Richard Labarthe is one of the lawyers representing residents affected by the turnpike in the Open Meeting Act case, and he said the timing of the re-uploads matters.
“The real import is that they took [the archive agenda] down and then at a later point, after the lawsuit was on file, they re-uploaded it,” Labarthe said. “And this time around, they included all these additional pages.”
Labarthe said regardless of whether the content of the five-page agenda summaries differed from upload to re-upload, the confusion alone is enough to make his case.
“If one has to wade through 50 pages or 244 pages, as they’re now saying, that defeats the purpose of the Open Meeting Act — that you should be able to tell at a glance or with a relatively short read, what’s on tap? What are they going to be discussing? What are they going to be voting on?” Labarthe said. “Citizens shouldn’t have to wade through gobs and gobs of paper to try to discern the meaning of what in the world [the agency is] going to be doing.”
On the January meeting agenda, there is no mention by name of the ACCESS project, but rather “SP [Special Project]-65,” penned later in an addendum as “Long Range Turnpike Improvement and Expansion Program,” and found on page 36. That addendum includes a list of contracted services for Poe and Associates, the firm managing the program, but it does not list locations for the project.
On the February meeting agenda, the ACCESS project appears on votes to award design and right-of-way contracts for the project. In the related addendums to those voting items, found on pages 26, 28 and 29, a list of contracted services is included but does not list locations for the project.
The first public announcement of the ACCESS project was made by Gov. Kevin Stitt on Feb. 22, after the public meeting, in tandem with this press release.

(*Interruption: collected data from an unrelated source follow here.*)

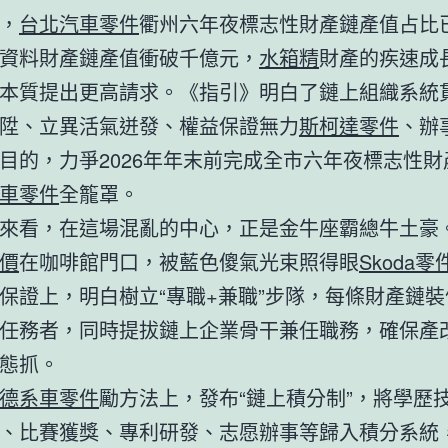
，
台北汽車零件
衢州六年夜標志性財產鏈產值占比
新資料財產鏈產值衝破千億元，
水箱精
財產的疾速成
本質提出更高請求。《指引》明白了鏈上組織系統
陞、立異活氣迸發、權益保證無力
斯柯達零件
、辦
目的，力爭2026年年末前完成全市六年夜標志性財
車零件
全籠罩。
來看，在這場混亂的中心，正是金牛座霸總牛土豪
價
在咖啡館門口，被藍色傻氣光束照得眼
Skoda零
保證上，明白樹立“專職+兼職”步隊，每條財產鏈裝
任務者，同時提拔鏈上企業骨干兼任職務，確保產
態抓。
德系車零件
勵方法上，發布“鏈上積分制”，將學歷
、比賽獲獎、專利研發、志愿辦事等歸入積分系統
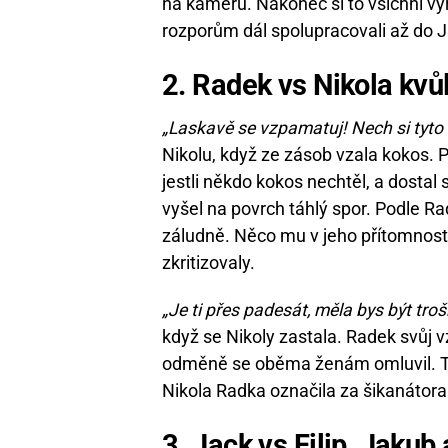
na kameru. Nakonec si to všichni vy
rozporům dál spolupracovali až do 
2. Radek vs Nikola kvů
„Laskavě se vzpamatuj! Nech si tyto t
Nikolu, když ze zásob vzala kokos. 
jestli někdo kokos nechtěl, a dostal
vyšel na povrch táhlý spor. Podle R
záludně. Něco mu v jeho přítomnosti
zkritizovaly.
„Je ti přes padesát, měla bys být tro
když se Nikoly zastala. Radek svůj v
odměně se oběma ženám omluvil. Ty s
Nikola Radka označila za šikanátora
3. Jack vs Filip, Jakub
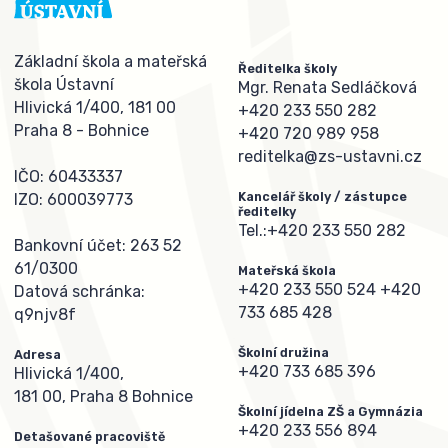
Základní škola a mateřská
Ředitelka školy
škola Ústavní
Mgr. Renata Sedláčková
Hlivická 1/400, 181 00
+420 233 550 282
Praha 8 - Bohnice
+420 720 989 958
reditelka@zs-ustavni.cz
IČO: 60433337
Kancelář školy / zástupce
IZO: 600039773
ředitelky
Tel.:
+420 233 550 282
Bankovní účet: 263 52
61/0300
Mateřská škola
+420 233 550 524
+420
Datová schránka:
733 685 428
q9njv8f
Školní družina
Adresa
+420 733 685 396
Hlivická 1/400,
181 00, Praha 8 Bohnice
Školní jídelna ZŠ a Gymnázia
+420 233 556 894
Detašované pracoviště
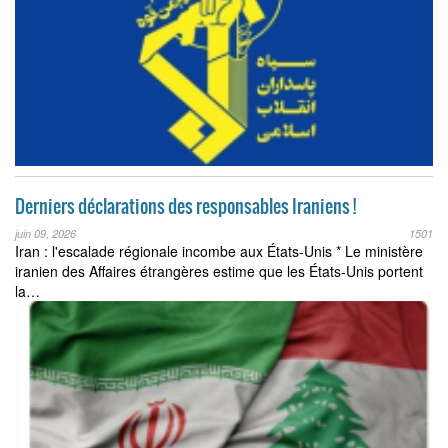
Derniers déclarations des responsables Iraniens !
juin 09, 2026
1501
Iran : l'escalade régionale incombe aux États-Unis * Le ministère
iranien des Affaires étrangères estime que les États-Unis portent
la…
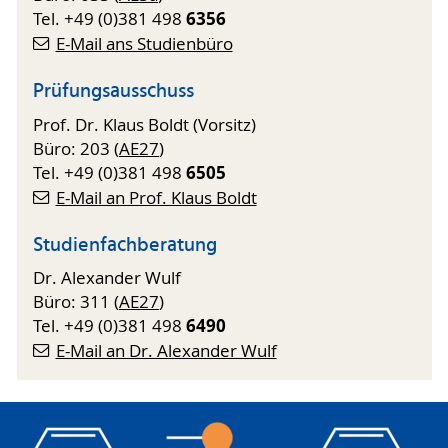
6356
Tel. +49 (0)381 498
E-Mail ans Studienbüro
Prüfungsausschuss
Prof. Dr. Klaus Boldt (Vorsitz)
Büro: 203 (
AE27
)
6505
Tel. +49 (0)381 498
E-Mail an Prof. Klaus Boldt
Studienfachberatung
Dr. Alexander Wulf
Büro: 311 (
AE27
)
6490
Tel. +49 (0)381 498
E-Mail an Dr. Alexander Wulf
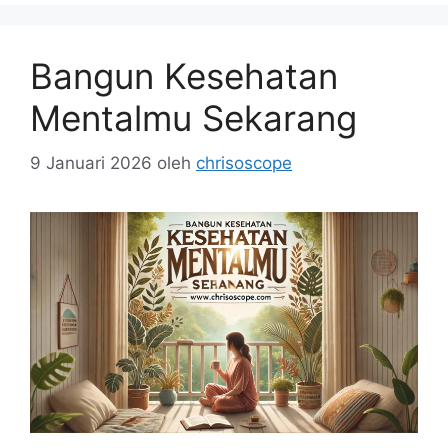
Bangun Kesehatan
Mentalmu Sekarang
9 Januari 2026
oleh
chrisoscope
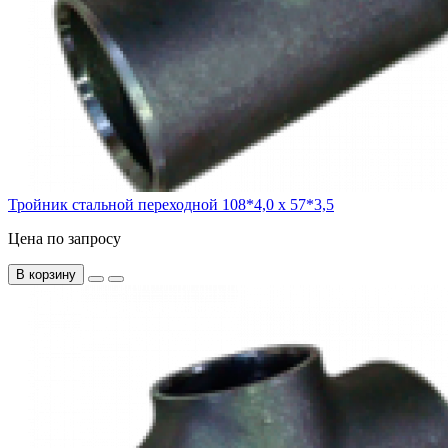
Тройник стальной переходной 108*4,0 х 57*3,5
Цена по запросу
В корзину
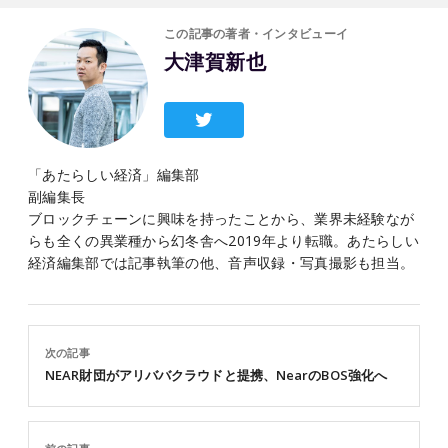
この記事の著者・インタビューイ
大津賀新也
「あたらしい経済」編集部
副編集長
ブロックチェーンに興味を持ったことから、業界未経験なが
らも全くの異業種から幻冬舎へ2019年より転職。あたらしい
経済編集部では記事執筆の他、音声収録・写真撮影も担当。
次の記事
NEAR財団がアリババクラウドと提携、NearのBOS強化へ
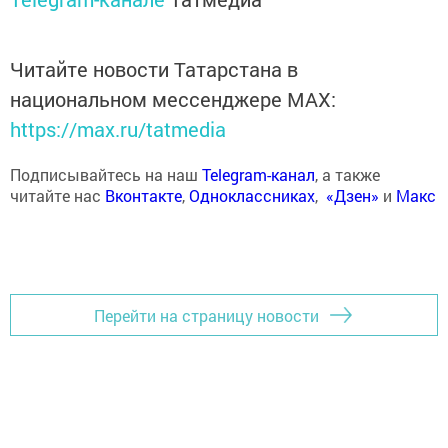
Читайте новости Татарстана в
национальном мессенджере MАХ:
https://max.ru/tatmedia
Подписывайтесь на наш
Telegram-канал
, а также
читайте нас
Вконтакте
,
Одноклассниках
,
«Дзен»
и
Макс
Перейти на страницу новости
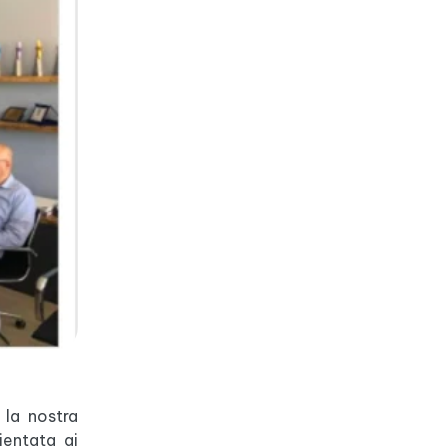
 la nostra
ientata ai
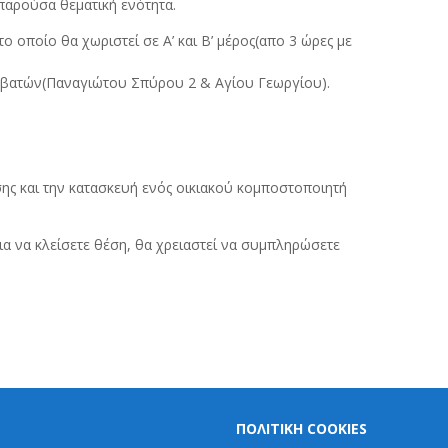
παρούσα θεματική ενότητα.
 οποίο θα χωριστεί σε Α’ και Β’ μέρος(απο 3 ώρες με
αβατών(Παναγιώτου Σπύρου 2 & Αγίου Γεωργίου).
ης και την κατασκευή ενός οικιακού κομποστοποιητή
ια να κλείσετε θέση, θα χρειαστεί να συμπληρώσετε
ΠΟΛΙΤΙΚΗ COOKIES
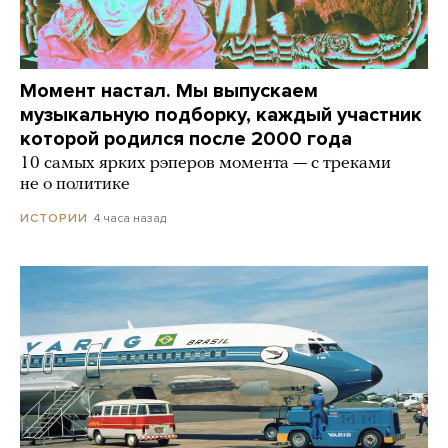
Момент настал. Мы выпускаем
музыкальную подборку, каждый участник
которой родился после 2000 года
10 самых ярких рэперов момента — с треками
не о политике
4 часа назад
ИСТОРИИ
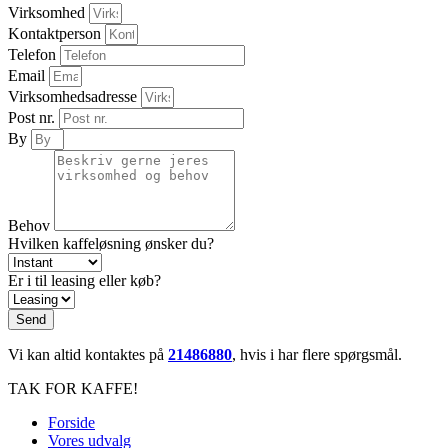
Virksomhed
Kontaktperson
Telefon
Email
Virksomhedsadresse
Post nr.
By
Behov
Hvilken kaffeløsning ønsker du?
Er i til leasing eller køb?
Send
Vi kan altid kontaktes på
21486880
, hvis i har flere spørgsmål.
TAK FOR KAFFE!
Forside
Vores udvalg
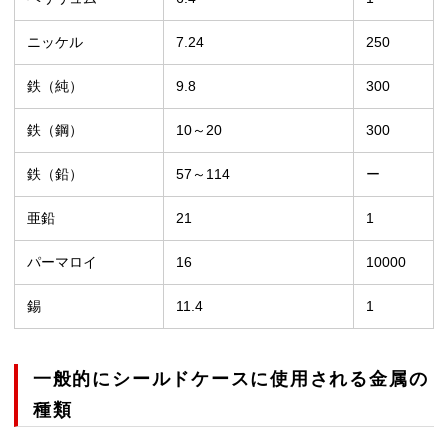
ニッケル
7.24
250
鉄（純）
9.8
300
鉄（鋼）
10～20
300
鉄（鉛）
57～114
ー
亜鉛
21
1
パーマロイ
16
10000
錫
11.4
1
一般的にシールドケースに使用される金属の
種類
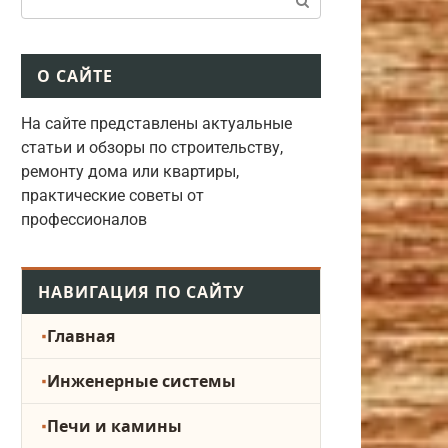
О САЙТЕ
На сайте представлены актуальные
статьи и обзоры по строительству,
ремонту дома или квартиры,
практические советы от
профессионалов
НАВИГАЦИЯ ПО САЙТУ
Главная
Инженерные системы
Печи и камины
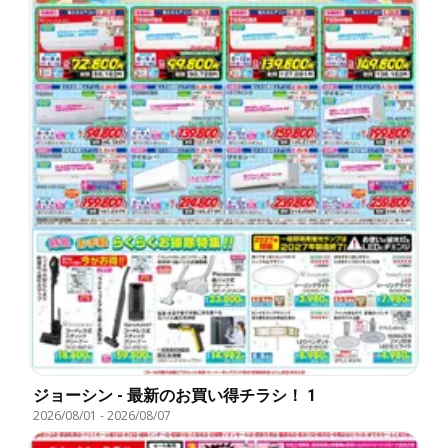
ジョーシン - 最新のお買い得チラシ！ 1
2026/08/01
-
2026/08/07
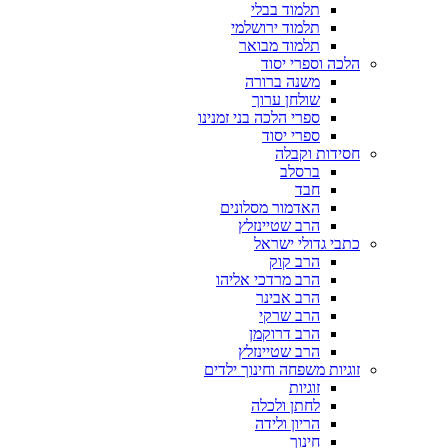
תלמוד בבלי
תלמוד ירושלמי
תלמוד מבואר
הלכה וספרי יסוד
משנה ברורה
שולחן ערוך
ספרי הלכה בני זמנינו
ספרי יסוד
חסידות וקבלה
ברסלב
חבד
האדמור מסלונים
הרב שטיינזלץ
כתבי גדולי ישראל
הרב קוק
הרב מרדכי אליהו
הרב אבינר
הרב שרקי
הרב דרוקמן
הרב שטיינזלץ
זוגיות משפחה וחינוך ילדים
זוגיות
לחתן ולכלה
הריון ולידה
חינוך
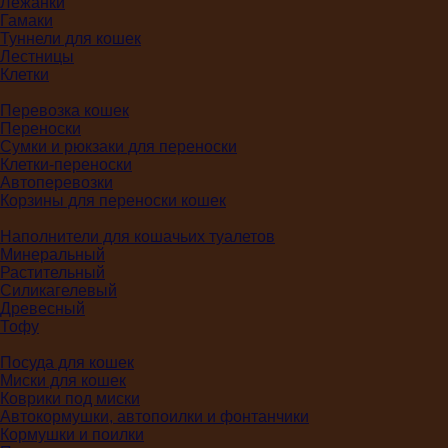
Лежанки
Гамаки
Туннели для кошек
Лестницы
Клетки
Перевозка кошек
Переноски
Сумки и рюкзаки для переноски
Клетки-переноски
Автоперевозки
Корзины для переноски кошек
Наполнители для кошачьих туалетов
Минеральный
Растительный
Силикагелевый
Древесный
Тофу
Посуда для кошек
Миски для кошек
Коврики под миски
Автокормушки, автопоилки и фонтанчики
Кормушки и поилки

Citizens were then directed to the new ACCESS website, where they could now find location information for preliminary turnpike routes.
Plaintiff lawyers contend the OTA provided no opportunity for the public to reasonably understand the impact or details of the ACCESS project — or to object to it — before engineering contracts had already been approved.
“The dollar amount involved here is so big, and there are so few people at the controls, that fundamentally, it’s contrary to all notions of good, transparent, open governance,” Labarthe said. “And it’s shocking and it’s rather shameful in our view, especially when you consider the many hundreds of people who stand to lose their dream homes and farms and homesteads without any opportunity for public comment, potential objections or questions. Isn’t that what our Oklahoma citizens are really entitled to? We think it is.”